Chez les Américains, musulman, vous êtes dangereux. Vous étiez dans un camp ? Ça se gâte… Vous avez eu des mots avec les Chinois ? Impossible. Il n’y a pas de cases à cocher pour “Ouighour anti-chinois”. Les Chinois ne sont plus dans l’Axe du Mal – because tous ces trillions qu’on leur doit, n’est-ce pas – mais ils ne sont pas vraiment dans l’Axe du Bien. Votre cas est bien ambigu… Hop, charter sur Guantanamo !

Salahidin Abdulahat, 25 ans, et trois copains vont passer 7 ans à Guantanamo. Sont-il des terroristes ? Avaient-ils l’intention coupable de faire le coup de feu contre les G.I ? On les interroge, mais il y a toujours cette histoire de Chinois qui revient. On va donc les faire interroger aussi par les Chinois. C’est là que Kafka pourrait nous aider car, pendant 7 ans, on ne s’est pas apercu qu’ils n’avaient pas le profil Al-Qaeda. Mauvaises questions, sans doute.

7 ans. Jusqu’à ce qu’Obama décide que Guantanamo est bien encombré. Là, la lumière s’est faite. Parmi tous les gens à qui l’on n‘avait rien a reprocher, il n‘y en avait pas de plus inoffensifs que le Ouighours. Allez, sortez-moi ça ! Mais les Américains n’en veulent pas aux USA et les renvoyer chez eux serait mauvais pour l’image, car le Sinkiang est toujours en Chine où ils risqueraient la version orientale du waterboarding. Donc…

Donc, vite dans la cour du voisin. Le voisin, c’est les Bermudes. On peut s’arranger… Le quatuor Ouighour se retrouve donc sur le sable blanc des Bermudes au frais du contribuable américain et ça pourrait durer longtemps. Moins cher que de les garder en tôle, de toute façon…. Ils y auront peut-être des enfants et des petits enfants… Peut-être un mystère pour les anthropologues de l’avenir.

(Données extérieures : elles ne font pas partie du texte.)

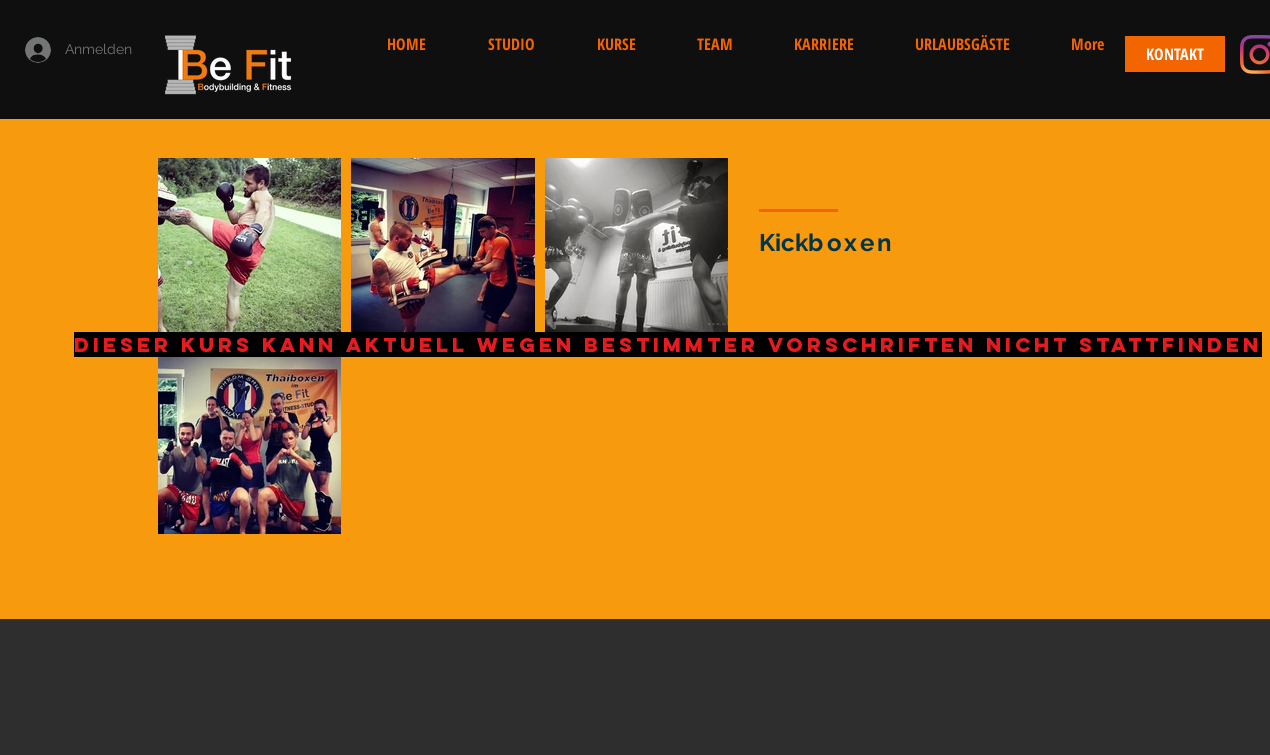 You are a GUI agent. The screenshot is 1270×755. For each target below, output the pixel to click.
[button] (1087, 44)
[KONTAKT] (1175, 54) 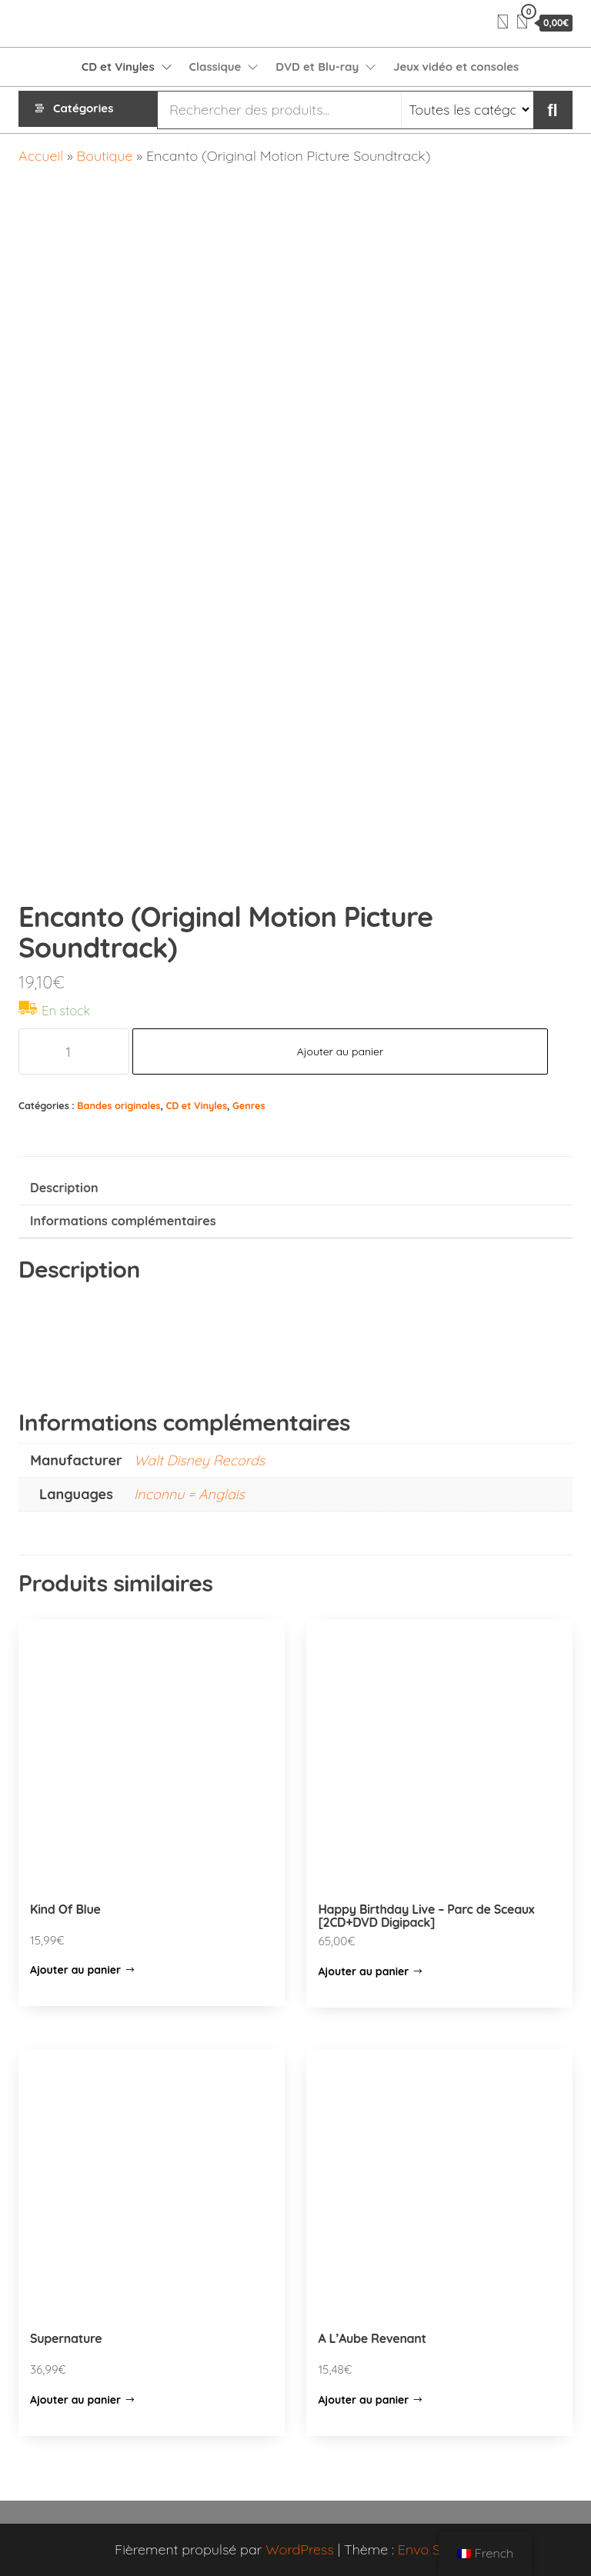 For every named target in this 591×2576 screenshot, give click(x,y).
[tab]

Agréable dépaysement pour Abdulahat, qui a maintenant 32 ans, car il est difficile sur cette planète de vivre plus loin de la mer qu’au Sinkiang. Il dit qu’il n‘en veut pas du tout aux Américains pour ces années à Guantanamo. Khaleel Mamut, un autre du quatuor, dit qu’il adore les Bermudes. “Vous lancez un appât, le poisson mord toute de suite… “

Il y a 13 autres Ouighours, encore à Guantanamo, et ils adoreraient aussi, sans doute. Prenez des Américains, des Ouighours, des Chinois, une plage aux Bermudes… et on peut faire du vaudeville avec Kafka. Tout est bien qui finit bien. Pourquoi “les” Bermudes, alors qu’il n’y en a qu’une ? Souvenez vous seulement que Dieu est grand et que les dieux rendent fous ceux qu’ils veulent perdre.